In 1936 it was taken over by the Faroese company P/F Sperm, and was rebuilt and modernized a bit, at this point there were only two whaling stations left in the country, Við Áir and Lopra. By this time whale stocks in the North Atlantic had diminished and results were not particularly good. In their first year the two boats Falkur and Heykur only managed to shoot 17 whales for the station Við Áir.

In 1937 the hunt went better and the two boats shot 43 whales each, while a decent catch, it wasn't enough to make things run smoothly.

In 1938 P/F Sperm bought another boat Ribeira and the following years the hunt was about 100 whales pr boat, but the onset of World War II stopped all whaling activity. And the company had to sell the boat Falkur to repay loans.

During the second World War, all whaling activity stopped, only to resume in 1945.

P/F Sperm continued after the war, but whale stocks had by now diminished so much that it was hard to make the economy work. The company went bankrupt in 1952. And the bank Sjóvinnubankin took over ownership of the station.

The company Heykur rented the station in the period 1952-1954 after which the company Partafelagið Hvalarakstur rented it until 1958. The station stopped producing whale oil with export in mind in 1958.

During 1959-1961 no activity was at the station and some boats were sold.

1962 the company Treyst rented the station and the whaling boat Sumba, Sumba lay still for a large part of the time due to repairs. But it was still managed to produce 300 tonnes of whale meat in the period 1962-1966. Treyst tried again in the season 1968 with a new boat Heykur, but now it was a reality that there were too few whales left to run commercial whaling in the old way.

In 1979 the boat Hvítiklettur got permission to shoot occasional fin whales, to start with they were only allowed to shoot one in every ten sighted, and the catch in 1979 was 11 fin whales.
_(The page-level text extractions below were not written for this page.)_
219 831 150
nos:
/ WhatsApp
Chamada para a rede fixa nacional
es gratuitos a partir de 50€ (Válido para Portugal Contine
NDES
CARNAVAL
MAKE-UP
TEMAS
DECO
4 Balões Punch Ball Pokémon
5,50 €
Later they were only allowed to shoot three whales annually and the last years only one, the last fin whale was shot in 1986.
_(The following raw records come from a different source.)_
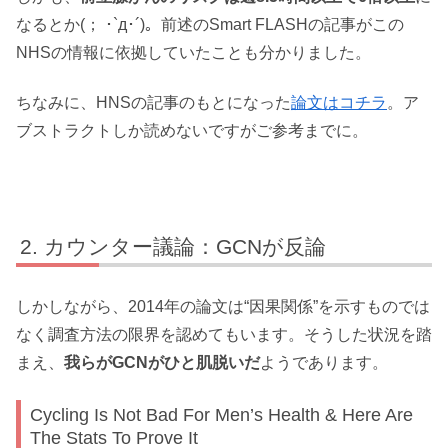
なるとか(； ･`д･´)。前述のSmart FLASHの記事がこの
NHSの情報に依拠していたことも分かりました。
ちなみに、HNSの記事のもとになった
論文はコチラ
。ア
ブストラクトしか読めないですがご参考までに。
カウンター議論：GCNが反論
しかしながら、2014年の論文は“因果関係”を示すものでは
なく調査方法の限界を認めてもいます。そうした状況を踏
まえ、
我らがGCNがひと肌脱いだ
ようであります。
Cycling Is Not Bad For Men’s Health & Here Are
The Stats To Prove It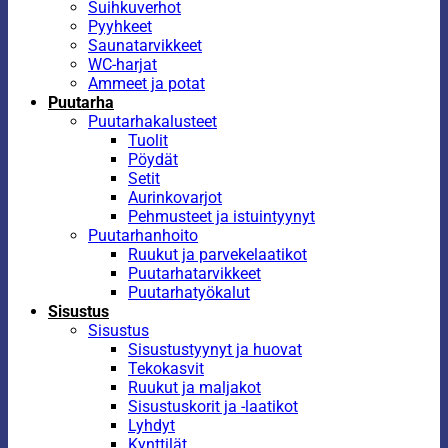
Suihkuverhot
Pyyhkeet
Saunatarvikkeet
WC-harjat
Ammeet ja potat
Puutarha
Puutarhakalusteet
Tuolit
Pöydät
Setit
Aurinkovarjot
Pehmusteet ja istuintyynyt
Puutarhanhoito
Ruukut ja parvekelaatikot
Puutarhatarvikkeet
Puutarhatyökalut
Sisustus
Sisustus
Sisustustyynyt ja huovat
Tekokasvit
Ruukut ja maljakot
Sisustuskorit ja -laatikot
Lyhdyt
Kynttilät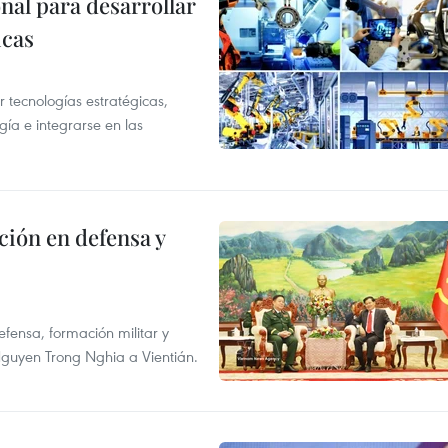
al para desarrollar
icas
tecnologías estratégicas,
gía e integrarse en las
ción en defensa y
fensa, formación militar y
l Nguyen Trong Nghia a Vientián.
A total of 4.454 whales came in at the station in the period 1906-1984 3.155 Fin whales, 524 Sperm whales, 509 Sei whales, 124 Minke whales, 62 Blue whales, 30 humpback whales and 410 unlisted whales.
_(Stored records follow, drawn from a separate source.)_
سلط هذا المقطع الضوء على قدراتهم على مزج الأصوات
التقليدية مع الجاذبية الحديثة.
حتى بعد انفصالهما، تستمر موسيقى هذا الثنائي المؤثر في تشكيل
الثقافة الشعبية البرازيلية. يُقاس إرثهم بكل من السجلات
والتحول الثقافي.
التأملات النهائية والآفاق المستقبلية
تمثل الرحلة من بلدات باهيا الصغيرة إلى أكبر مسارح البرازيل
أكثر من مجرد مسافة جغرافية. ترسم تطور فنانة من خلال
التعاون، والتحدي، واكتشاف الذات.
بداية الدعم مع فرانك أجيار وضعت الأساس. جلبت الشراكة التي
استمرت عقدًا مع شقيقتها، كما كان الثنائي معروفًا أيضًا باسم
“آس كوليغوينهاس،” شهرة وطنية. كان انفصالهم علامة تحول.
The last activity at the station was 26 November 2013, when a stranded Sperm Whale was hauled up and then subsequently exploded after being cut into, the incident was filmed and quickly went viral on the internet

In 1989, the National Museum, determined that the station had historical importance and the same year it was decided to preserve the station. The following years a single caretaker was assigned to make emergency maintenance work on the buildings. In 1997 an assessment was made regarding how the preservation work should go ahead, without anything really being done on location. In 2008, a group of people were chosen by the Faroese government to deliver a "Provisional report on the conservation of the whaling station as a maritime museum", which is available in English too.

In the autumn 2011 the station was opened for the public, and some 500 people visited the station. Preservation work and construction of the museum remains to be completed.

== School ==
There is a school at Við Áir. The school is called Dugni; it is for young people and adults who have a disability, have psychological or sociological problems. They can get a shorter education there, 9th or 10th degree from the public school or the Danish education which is called HFS, which prepares them for an education in the service industry or working in an office. The students can live on the school while they attend the school; they can also live elsewhere.